__LISTED RECORDS__

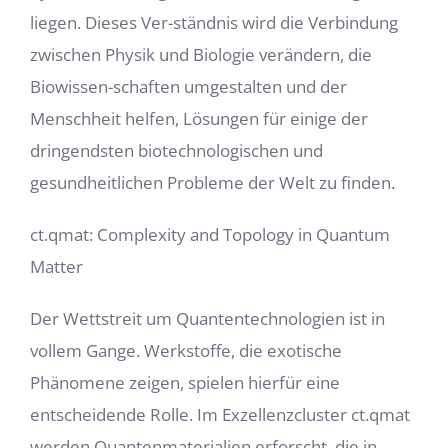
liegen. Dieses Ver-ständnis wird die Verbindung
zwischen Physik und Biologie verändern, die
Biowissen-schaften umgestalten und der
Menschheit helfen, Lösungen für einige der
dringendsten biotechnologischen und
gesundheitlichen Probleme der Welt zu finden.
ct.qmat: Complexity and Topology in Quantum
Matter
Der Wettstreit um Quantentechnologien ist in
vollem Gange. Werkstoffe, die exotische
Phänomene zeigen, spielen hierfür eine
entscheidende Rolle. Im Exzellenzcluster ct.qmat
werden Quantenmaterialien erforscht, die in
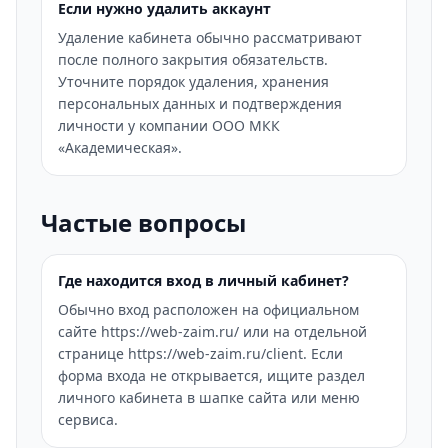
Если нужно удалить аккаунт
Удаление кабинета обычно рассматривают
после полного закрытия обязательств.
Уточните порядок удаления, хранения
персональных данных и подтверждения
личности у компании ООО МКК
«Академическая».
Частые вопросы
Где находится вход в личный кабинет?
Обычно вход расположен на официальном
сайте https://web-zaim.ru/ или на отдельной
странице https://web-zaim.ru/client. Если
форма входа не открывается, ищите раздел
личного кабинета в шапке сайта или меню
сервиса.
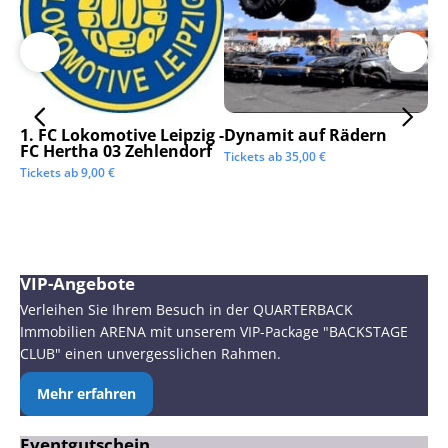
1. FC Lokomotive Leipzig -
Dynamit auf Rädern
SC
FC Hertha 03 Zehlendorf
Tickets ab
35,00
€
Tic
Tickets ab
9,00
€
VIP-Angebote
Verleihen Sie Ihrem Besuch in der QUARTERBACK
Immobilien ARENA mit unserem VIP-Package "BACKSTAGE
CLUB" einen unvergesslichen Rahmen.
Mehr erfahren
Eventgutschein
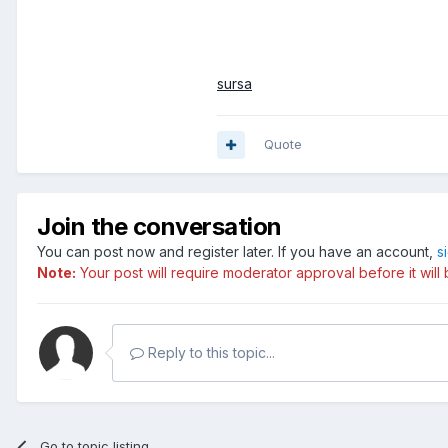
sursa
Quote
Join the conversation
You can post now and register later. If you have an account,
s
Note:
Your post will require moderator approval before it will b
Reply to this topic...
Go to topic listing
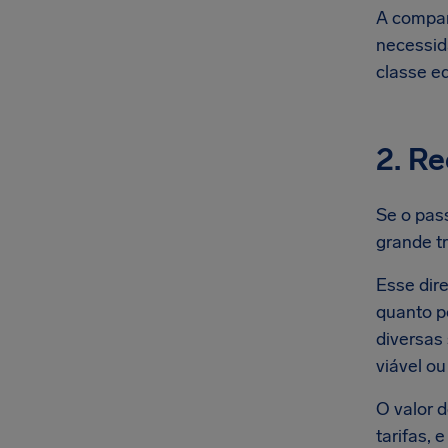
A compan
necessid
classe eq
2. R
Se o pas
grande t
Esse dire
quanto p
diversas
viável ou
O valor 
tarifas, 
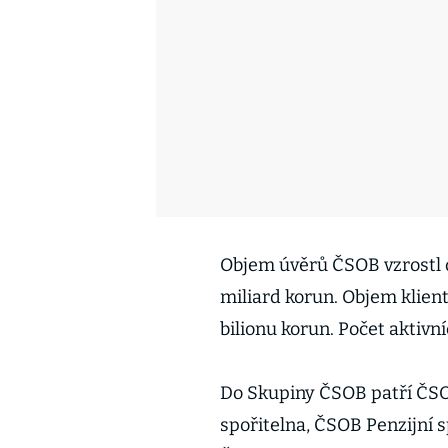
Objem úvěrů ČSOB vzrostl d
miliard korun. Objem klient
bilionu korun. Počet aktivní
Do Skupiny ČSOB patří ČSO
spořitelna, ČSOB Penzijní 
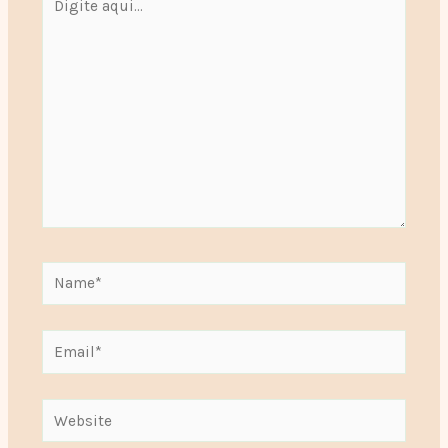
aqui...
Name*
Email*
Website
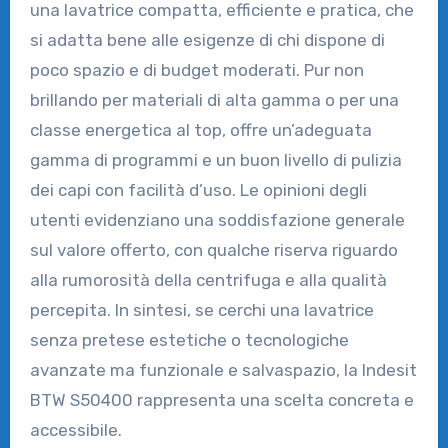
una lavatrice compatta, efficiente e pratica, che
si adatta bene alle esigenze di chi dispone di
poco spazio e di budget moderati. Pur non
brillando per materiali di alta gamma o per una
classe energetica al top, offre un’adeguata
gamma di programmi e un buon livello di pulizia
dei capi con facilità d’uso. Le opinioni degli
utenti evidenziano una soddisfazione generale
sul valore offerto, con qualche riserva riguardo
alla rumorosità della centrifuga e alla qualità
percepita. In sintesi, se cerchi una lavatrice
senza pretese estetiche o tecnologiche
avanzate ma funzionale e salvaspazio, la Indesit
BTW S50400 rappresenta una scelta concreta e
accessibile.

__GOAL OF THE EXERCISE__
Check each line of the material for the word "Если". Copy the ones that have it.

__RESPONSE__
Если нужно удалить аккаунт
странице https://web-zaim.ru/client. Если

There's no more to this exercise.